Layoff notices go out as city scrambles for balanced budget

June 01, 2010|By Julie Scharper and Arthur Hirsch, The Baltimore Sun

Hundreds of city workers were put on notice of potential layoff Tuesday, and officials named the three fire companies that would be shut down if the city cannot come up with the tens of millions of dollars needed to close a budget gap by the end of the month.

"This is heart-wrenching to a lot of workers," said Glen Middleton, executive director of AFSCME Council 67, who said 210 of some 3,000 employees represented by the union could be let go. "This is a sad day, it's a horrible day for a lot of these workers."

The fire companies that would close are Engine 36, along Edmondson Avenue in the Midtown- Edmondson neighborhood; Engine 52, near Mondawmin Mall and Druid Hill Park in Parkview/Woodbrook; and Truck Co. 15, in the Broadway East neighborhood. Because fire stations house more than one company, the announcement does not mean that the stations themselves would be shut down.

But city officials expressed confidence that the three companies could be kept open as council members continue work on a series of new taxes. They said additional proceeds would go first to public safety. The city needs about $23 million, budget officials say, to prevent police department layoffs and major reductions in firefighting services.

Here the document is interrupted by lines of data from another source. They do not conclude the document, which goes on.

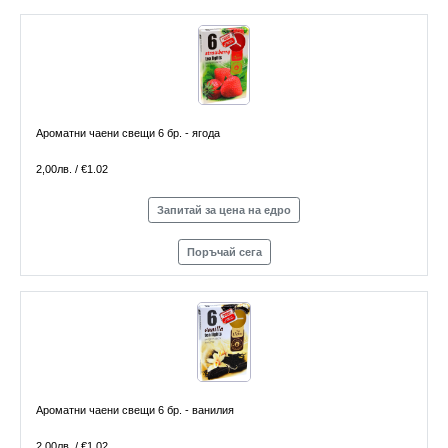
Ароматни чаени свещи 6 бр. - ягода
2,00лв. / €1.02
Запитай за цена на едро
Поръчай сега
Ароматни чаени свещи 6 бр. - ванилия
2,00лв. / €1.02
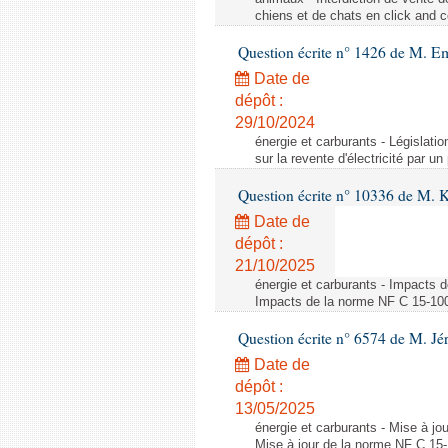
chiens et de chats en click and c
Question écrite n° 1426 de M. E
Date de
dépôt :
29/10/2024
énergie et carburants - Législation
sur la revente d'électricité par un
Question écrite n° 10336 de M. 
Date de
dépôt :
21/10/2025
énergie et carburants - Impacts d
Impacts de la norme NF C 15-100 s
Question écrite n° 6574 de M. Jé
Date de
dépôt :
13/05/2025
énergie et carburants - Mise à jo
Mise à jour de la norme NF C 15-1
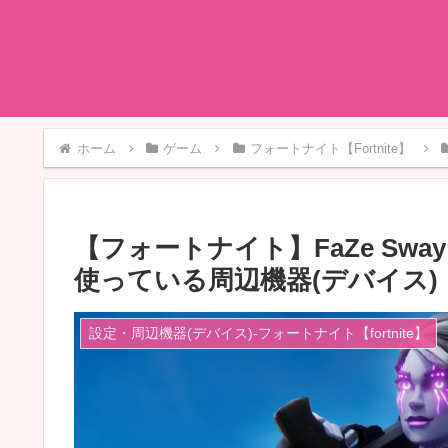
ホーム
ゲーム
フォートナイト【Fortnite】
【フォートナイト】FaZe Sw
使っている周辺機器(デバイス)
設定・周辺機器(デバイス)-フォートナイト【fortnite】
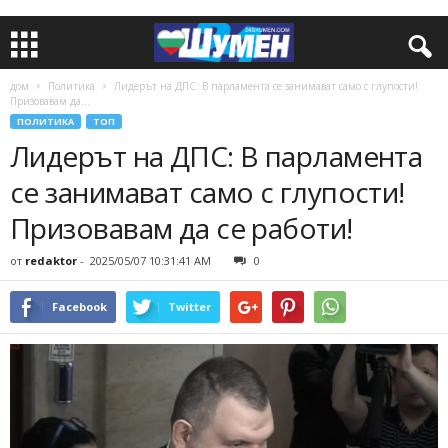
дом
Политика
Лидерът на ДПС: В парламента се занимават само с глупости!
Призовавам да...
ПОЛИТИКА
ТОП
Лидерът на ДПС: В парламента
се занимават само с глупости!
Призовавам да се работи!
от
redaktor
-
2025/05/07 10:31:41 AM
0
Facebook
Twitter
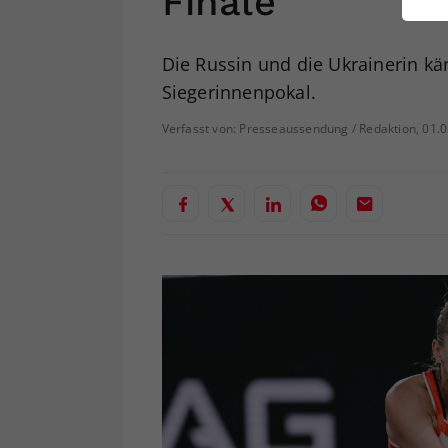
Finale
ei
Die Russin und die Ukrainerin 
Siegerinnenpokal.
S
Verfasst von: Presseaussendung / Redaktion, 01.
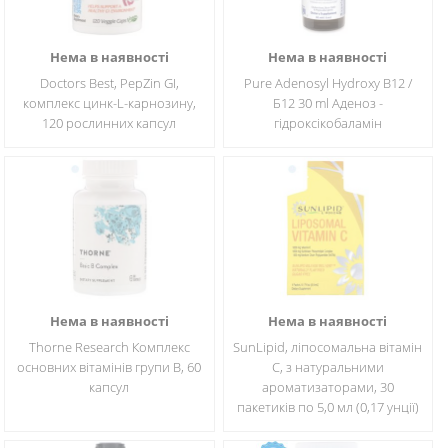
Нема в наявності
Нема в наявності
Doctors Best, PepZin GI,
Pure Adenosyl Hydroxy B12 /
комплекс цинк-L-карнозину,
Б12 30 ml Аденоз -
120 рослинних капсул
гідроксікобаламін
Нема в наявності
Нема в наявності
Thorne Research Комплекс
SunLipid, ліпосомальна вітамін
основних вітамінів групи B, 60
C, з натуральними
капсул
ароматизаторами, 30
пакетиків по 5,0 мл (0,17 унції)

Many of the layoffs could also be avoided, officials say, if the new taxes are adopted.

The rush of bleak budget news underscores the pressure facing Mayor Stephanie C. Rawlings-Blake and the City Council as they scramble to pass a balanced budget before the July 1 start of the next fiscal year.

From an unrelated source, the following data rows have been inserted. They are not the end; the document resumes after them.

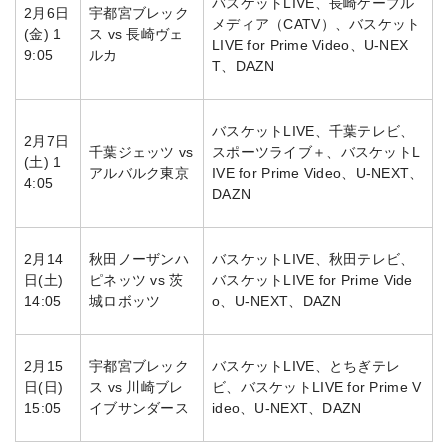
バスケットLIVE、長崎ケーブル
2月6日
宇都宮ブレック
メディア（CATV）、バスケット
(金) 1
ス vs 長崎ヴェ
LIVE for Prime Video、U-NEX
9:05
ルカ
T、DAZN
バスケットLIVE、千葉テレビ、
2月7日
千葉ジェッツ vs
スポーツライブ＋、バスケットL
(土) 1
アルバルク東京
IVE for Prime Video、U-NEXT、
4:05
DAZN
2月14
秋田ノーザンハ
バスケットLIVE、秋田テレビ、
日(土)
ピネッツ vs 茨
バスケットLIVE for Prime Vide
14:05
城ロボッツ
o、U-NEXT、DAZN
2月15
宇都宮ブレック
バスケットLIVE、とちぎテレ
日(日)
ス vs 川崎ブレ
ビ、バスケットLIVE for Prime V
15:05
イブサンダース
ideo、U-NEXT、DAZN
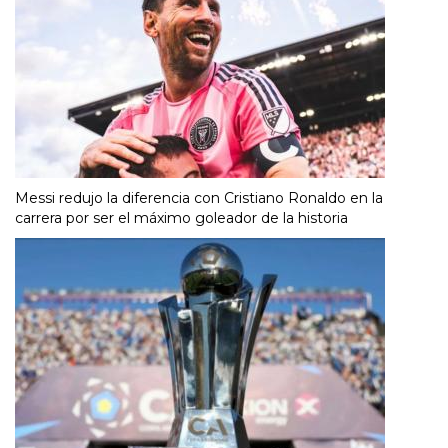
Messi redujo la diferencia con Cristiano Ronaldo en la
carrera por ser el máximo goleador de la historia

Middleton said some workers received layoff notices directly, even though the contract says union officials are supposed to be notified first. He also claimed unfairness in how the employees were chosen for layoffs.

"It's got to be done with a sense of fairness," Middleton said. "Look at the level of management and supervision, then look at the workers."

Fire Department officials are making plans for company closings as part of a doomsday budget scenario that anticipates no new revenue and requires $120 million in cuts from the city's $2.2 billion budget. In addition to the permanent closings, a system of daily rotating company closures would continue.

The worst-case plan includes the elimination of 154 Fire Department positions, 91 of which are filled and 63 of which are vacant.

Also under the plan, one company, Truck 10, would move to the Edmondson Avenue station, where Engine 36 is.

Bob Sledgeski, president of the union of 1,300 firefighters, said he told city officials Tuesday that the layoffs and station closings would be considered "an immediate safety and health problem for our members," and the union would take "whatever actions are necessary to protect our members."

He said that could include grievances filed under the terms of the labor contract and complaints to the federal Occupational Safety and Health Administration.

Fire officials have criticized the rotating closures of four stations citywide per day, a system that they say endangers some neighborhoods. Firefighting resources are stretched dangerously thin, they say, and the shuttering of more companies would compound the hazards.

Even with the additional money, city officials say, rotating company closures would continue in the next budget year, but would be reduced from four daily to three each day.

Stephan Fugate, president of the union representing 335 fire captains, lieutenants and battalion chiefs, said his members have enough seniority to be protected from layoffs, but some would be subject to demotions in rank. He said seven captains and 28 lieutenants could be demoted.

"We've gotten forewarning," of this possibility, said Fugate. "We're not totally in the dark. We're hopeful it won't come to fruition, but if it does it does."

Police spokesman Anthony Guglielmi said the agency had sent a list of 250 officers to City Hall based on union-mandated requirements that would result in the most recent hires being the first cut. That includes 50 officers hired using $10 million in federal stimulus money, which officials say would have to be given back.

Police commanders were expressing concern privately about morale; the notices will be going out as officers are being asked to be particularly diligent after an explosion of violence over the weekend that left eight people dead and continued Tuesday with another two killings.

Police say they have not been hampered by the budget woes. "The mayor made it very clear to the commissioner over the weekend that whatever resources the BPD needed, those would not be hampered," Guglielmi said.

The cash-strapped city and its public safety unions, meanwhile, remained at an impasse in their pension dispute, with police and firefighters preparing to file a federal lawsuit Wednesday.

Police and fire union leaders met with members of the City Council and other officials for about 45 minutes at City Hall but made no progress on the $65 million pension fund gap that also has to be solved in a month.